Curry powder can be used to flavor a variety of foods because it is a combination of spices. Depending on the precise combination of spices used by the maker, curry powder has a distinct, warm flavor that can take on sweet and savory undertones.

Keep in mind that there is no standard recipe for curry powder and that different spices may be utilized. Due to the usage of hot peppers, some versions might be spicily spicy while others are moderate.

Try adding curry powder to recipes like marinades, potato salads, roasts, stews, and soups once you’ve found one that tickles your taste buds.

Don’t be scared to explore because this adaptable spice mixture may be used to season everything from eggs to veggies. Remember that turmeric, typically found in curry powder, will give your foods a golden tint.

Can I Store Curry Powder in the Fridge?

Yes, curry powder can be kept in the refrigerator. But it’s best to keep your dry spices in a dry cabinet that’s located in a cool, dark area. This is because humidity can build up within the refrigerator and affect the spices’ flavor over time.

Spices that are whole or ground, such as curry powder, should be kept in airtight containers. This makes sure they stay tasty and fresh for a very long time. Curry powder can be kept in the freezer if you have purchased it in large quantities and want to keep it for longer.

Curry powder has a shelf life of three to four years if stored properly. It must be properly stored in sealed containers to maintain its highest quality.

Where to Buy Curry Powder and Store?

Most shops include jars and containers of curry powder in the spice aisle. A more vibrant curry powder blend should be obtained from a spice shop or specialized market specializing in Indian food, for example, as these types of spice blends lose freshness and flavor as they remain on the shelf. You may also produce your curry powder using an old coffee grinder or a spice grinder.

Storage Tip

Curry powder must be kept at room temperature in a cool, dark location. Taste and smell the powder to determine if the mixture is still fresh; if the flavor and aroma are hardly detectable, it is time to replace the powder. In a jar with a tight-fitting lid, the spice mixture will keep for three to four years if you bought it in bulk.


Curry powder is a fantastic method to season food and adds taste and nutritional value because of the blend of spices it contains.

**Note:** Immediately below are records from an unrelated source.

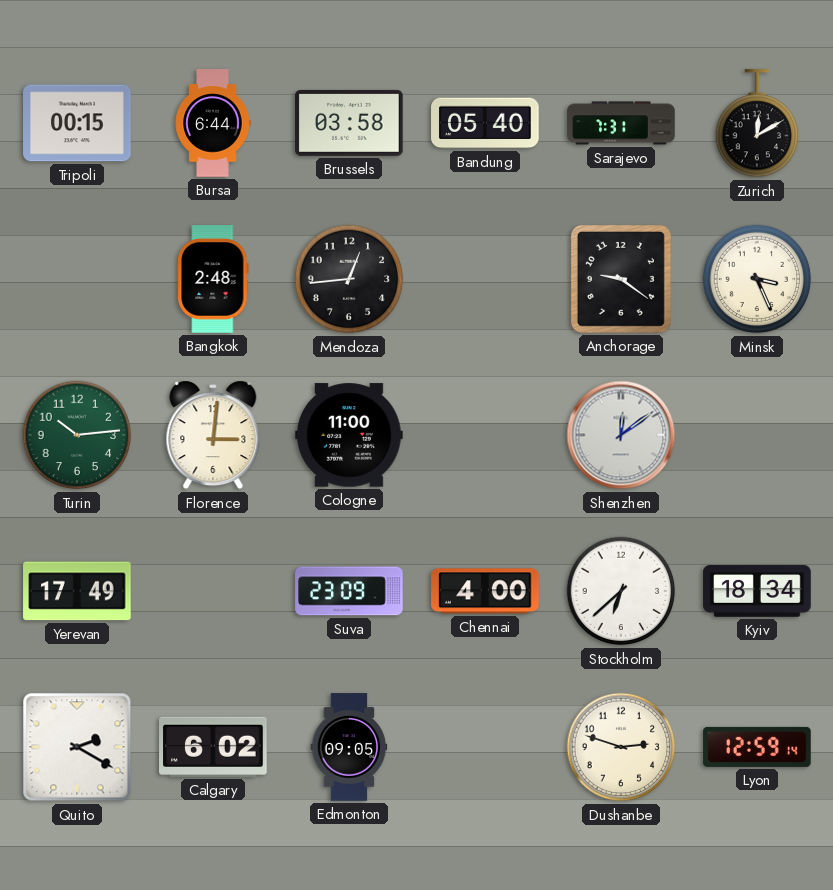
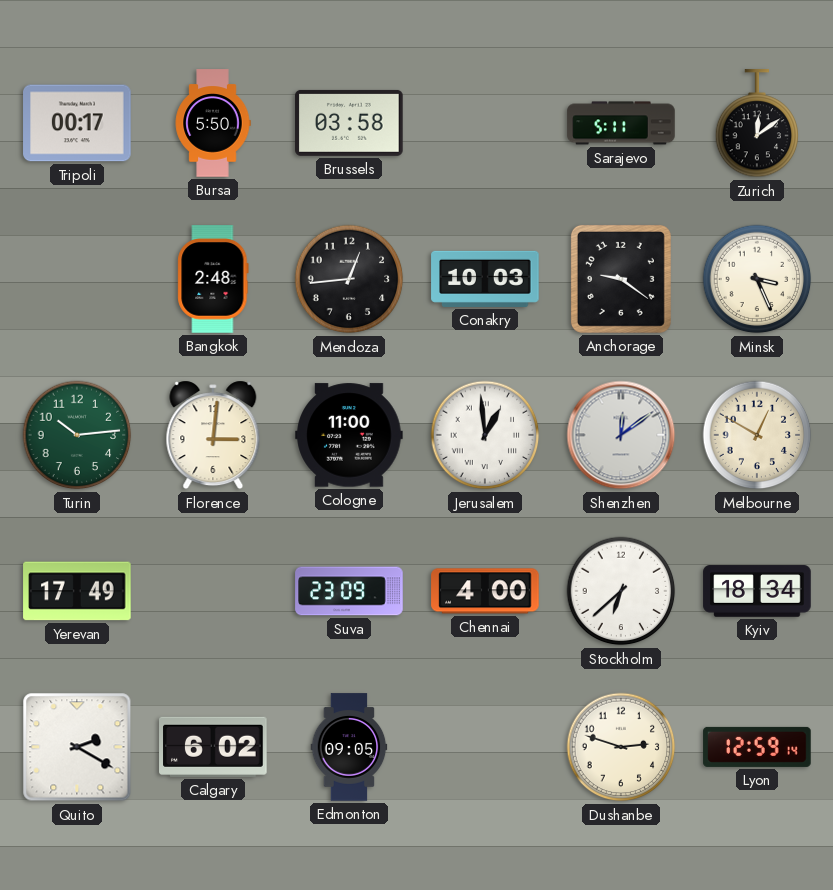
Tripoli: 00:15 -> 00:17
Bursa: 6:44 -> 5:50
Bandung: 05:40 -> none
Sarajevo: 7:31 -> 5:11
Zurich: 12:10 -> 12:09
Conakry: none -> 10:03
Jerusalem: none -> 12:59
Melbourne: none -> 12:50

Consuming the spice mixture, which is high in anti-inflammatory chemicals, may, among other things, lower oxidative stress, improve heart health, and lower blood sugar levels.

Although curry powder is frequently found in shops, many items are now accessible online. The nicest aspect is that curry powder tastes great in various dishes. Try adding it to your favorite recipe for a flavorful and colorful boost that is also healthy. my

Don’t miss these brilliant suggestions for storing spices! Like all spices, curry powder’s components should be kept cool, dry, and in sealed containers. To avoid confusion, make sure the containers are clearly labeled.